[Saved data entries]
* * * * * * * * *
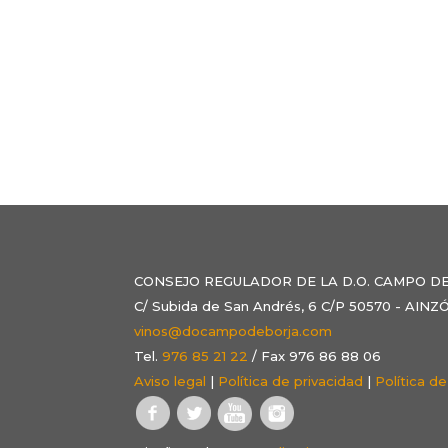
CONSEJO REGULADOR DE LA D.O. CAMPO D
C/ Subida de San Andrés, 6 C/P 50570 - AI
vinos@docampodeborja.com
Tel.
976 85 21 22
/ Fax 976 86 88 06
Aviso legal
|
Política de privacidad
|
Política d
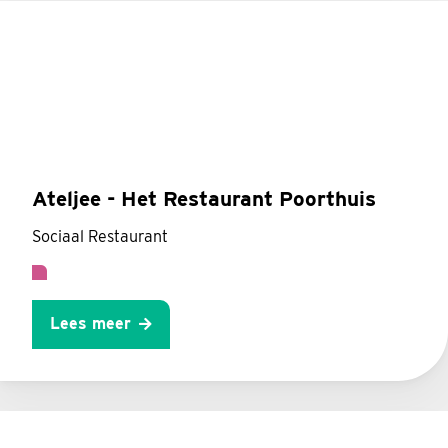
Ateljee - Het Restaurant Poorthuis
Sociaal Restaurant
Lees meer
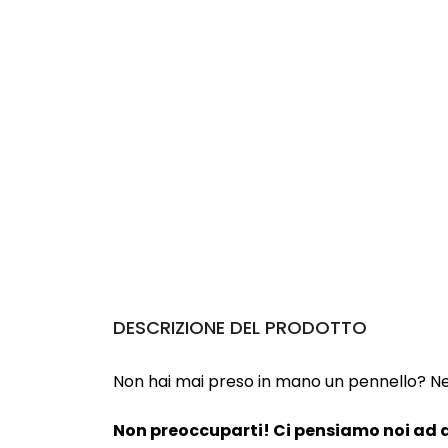
DESCRIZIONE DEL PRODOTTO
Non hai mai preso in mano un pennello? Neanc
Non preoccuparti! Ci pensiamo noi ad a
* * * * * * * * *
## EXERCISE DETAILS
No pictures belong in the copy. Retype exactly, and only, the lines from the line containing "C/ Subida de San Andrés, 6 C/P 50570 - AI" through the last line of the data, both included.

## RESULT BELOW
C/ Subida de San Andrés, 6 C/P 50570 - AI
vinos@docampodeborja.com
Tel.
976 85 21 22
/ Fax 976 86 88 06
Aviso legal
|
Política de privacidad
|
Política d
Ateljee - Het Restaurant Poorthuis
Sociaal Restaurant
Lees meer
DESCRIZIONE DEL PRODOTTO
Non hai mai preso in mano un pennello? Neanc
Non preoccuparti! Ci pensiamo noi ad a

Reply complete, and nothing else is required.